_Exercise objective_
Output only the lines of the entries that follow, starting at the one with "базовых командлетов PowerShell, а" and running down to the one with "соответствуют соглашению об", both included and unchanged.

(Dataset entries)
┌──

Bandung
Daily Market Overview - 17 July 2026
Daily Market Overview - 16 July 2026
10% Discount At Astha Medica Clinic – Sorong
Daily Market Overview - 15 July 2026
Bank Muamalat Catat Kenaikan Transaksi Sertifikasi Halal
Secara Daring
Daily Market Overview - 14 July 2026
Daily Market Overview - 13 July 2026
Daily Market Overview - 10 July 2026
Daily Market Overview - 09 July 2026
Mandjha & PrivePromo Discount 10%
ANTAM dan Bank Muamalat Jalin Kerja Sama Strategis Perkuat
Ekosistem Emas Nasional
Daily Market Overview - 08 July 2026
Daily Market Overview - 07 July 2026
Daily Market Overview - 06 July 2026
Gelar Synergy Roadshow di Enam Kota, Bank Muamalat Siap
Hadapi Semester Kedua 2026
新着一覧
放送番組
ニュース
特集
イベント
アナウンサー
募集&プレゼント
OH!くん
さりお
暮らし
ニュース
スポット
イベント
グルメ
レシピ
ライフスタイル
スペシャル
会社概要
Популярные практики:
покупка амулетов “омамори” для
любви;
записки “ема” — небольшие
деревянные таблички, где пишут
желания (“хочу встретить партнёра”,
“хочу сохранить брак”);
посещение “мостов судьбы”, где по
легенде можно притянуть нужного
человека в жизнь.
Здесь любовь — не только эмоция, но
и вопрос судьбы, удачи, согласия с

└──
┌──

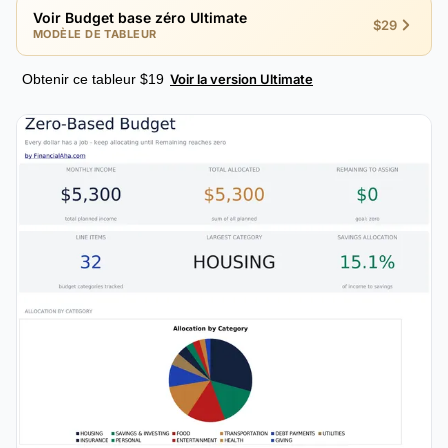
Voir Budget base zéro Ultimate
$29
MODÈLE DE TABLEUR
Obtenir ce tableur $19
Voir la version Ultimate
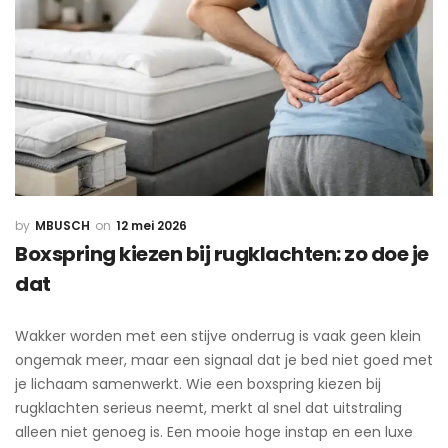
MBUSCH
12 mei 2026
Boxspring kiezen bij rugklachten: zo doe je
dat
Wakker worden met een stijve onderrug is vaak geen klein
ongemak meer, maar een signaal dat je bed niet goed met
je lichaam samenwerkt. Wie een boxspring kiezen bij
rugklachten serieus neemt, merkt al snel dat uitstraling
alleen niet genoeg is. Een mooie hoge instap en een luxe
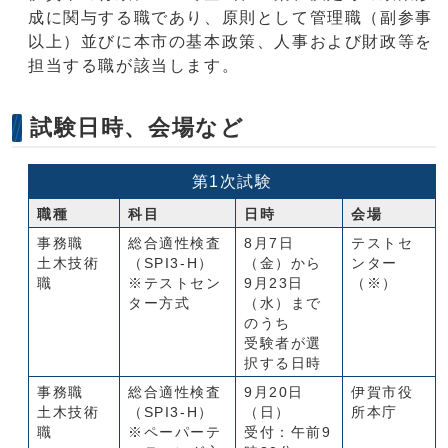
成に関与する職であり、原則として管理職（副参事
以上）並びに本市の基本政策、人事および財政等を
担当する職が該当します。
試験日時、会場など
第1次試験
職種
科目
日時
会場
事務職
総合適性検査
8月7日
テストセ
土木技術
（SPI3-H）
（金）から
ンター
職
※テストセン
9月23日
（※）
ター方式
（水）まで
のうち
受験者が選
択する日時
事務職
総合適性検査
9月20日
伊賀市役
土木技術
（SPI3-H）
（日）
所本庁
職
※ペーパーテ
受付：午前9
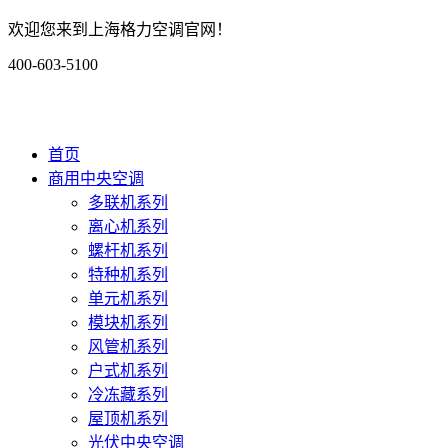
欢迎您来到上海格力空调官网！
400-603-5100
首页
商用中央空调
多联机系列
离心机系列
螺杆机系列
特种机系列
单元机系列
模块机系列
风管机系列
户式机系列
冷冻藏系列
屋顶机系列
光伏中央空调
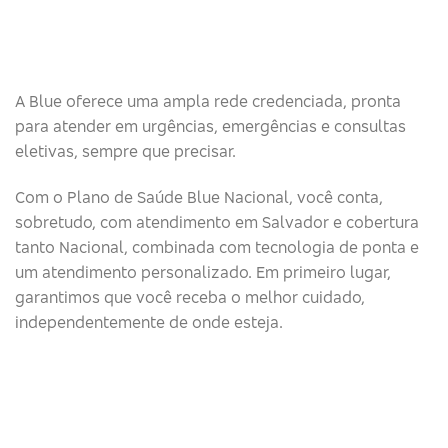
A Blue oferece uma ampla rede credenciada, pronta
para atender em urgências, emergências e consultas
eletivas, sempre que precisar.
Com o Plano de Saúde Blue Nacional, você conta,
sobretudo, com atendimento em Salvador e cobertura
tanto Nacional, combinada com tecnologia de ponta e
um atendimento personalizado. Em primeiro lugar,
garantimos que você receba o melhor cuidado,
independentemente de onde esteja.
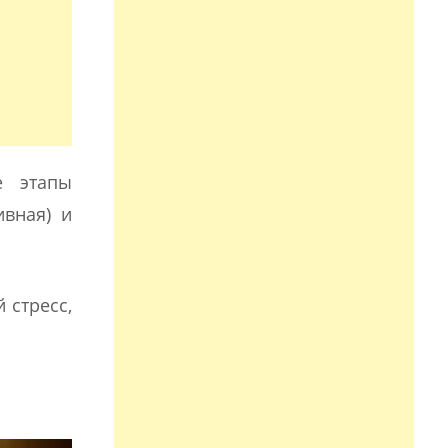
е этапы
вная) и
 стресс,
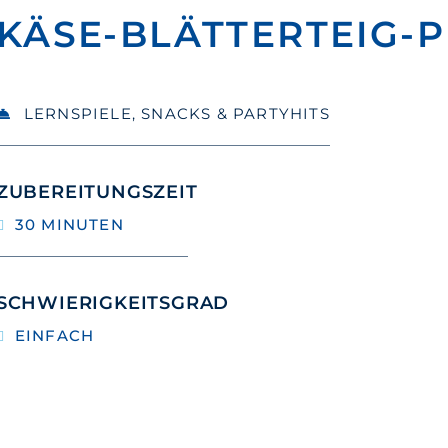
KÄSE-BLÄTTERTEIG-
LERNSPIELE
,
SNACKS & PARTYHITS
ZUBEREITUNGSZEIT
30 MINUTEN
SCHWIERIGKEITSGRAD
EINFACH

└──
┌──

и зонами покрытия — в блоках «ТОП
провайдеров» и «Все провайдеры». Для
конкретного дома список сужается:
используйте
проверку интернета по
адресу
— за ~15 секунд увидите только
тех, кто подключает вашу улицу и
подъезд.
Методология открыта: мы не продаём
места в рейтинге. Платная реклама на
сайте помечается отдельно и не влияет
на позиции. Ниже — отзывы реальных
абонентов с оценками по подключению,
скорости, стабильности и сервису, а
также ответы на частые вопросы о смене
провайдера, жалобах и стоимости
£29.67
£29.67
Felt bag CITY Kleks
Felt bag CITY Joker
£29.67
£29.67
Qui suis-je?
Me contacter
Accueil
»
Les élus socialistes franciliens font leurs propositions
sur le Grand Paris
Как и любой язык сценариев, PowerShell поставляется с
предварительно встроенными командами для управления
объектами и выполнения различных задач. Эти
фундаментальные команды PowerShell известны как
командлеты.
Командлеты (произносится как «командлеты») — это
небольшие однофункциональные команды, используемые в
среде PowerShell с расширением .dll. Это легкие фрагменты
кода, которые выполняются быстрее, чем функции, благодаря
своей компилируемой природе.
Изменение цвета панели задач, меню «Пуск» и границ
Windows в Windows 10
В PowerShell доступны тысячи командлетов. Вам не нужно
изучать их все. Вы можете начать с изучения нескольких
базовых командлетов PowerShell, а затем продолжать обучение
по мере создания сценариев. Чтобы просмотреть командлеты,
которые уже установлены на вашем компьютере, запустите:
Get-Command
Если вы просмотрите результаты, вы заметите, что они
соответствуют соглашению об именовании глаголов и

└──

_Task answer_
базовых командлетов PowerShell, а затем продолжать обучение
по мере создания сценариев. Чтобы просмотреть командлеты,
которые уже установлены на вашем компьютере, запустите:
Get-Command
Если вы просмотрите результаты, вы заметите, что они
соответствуют соглашению об именовании глаголов и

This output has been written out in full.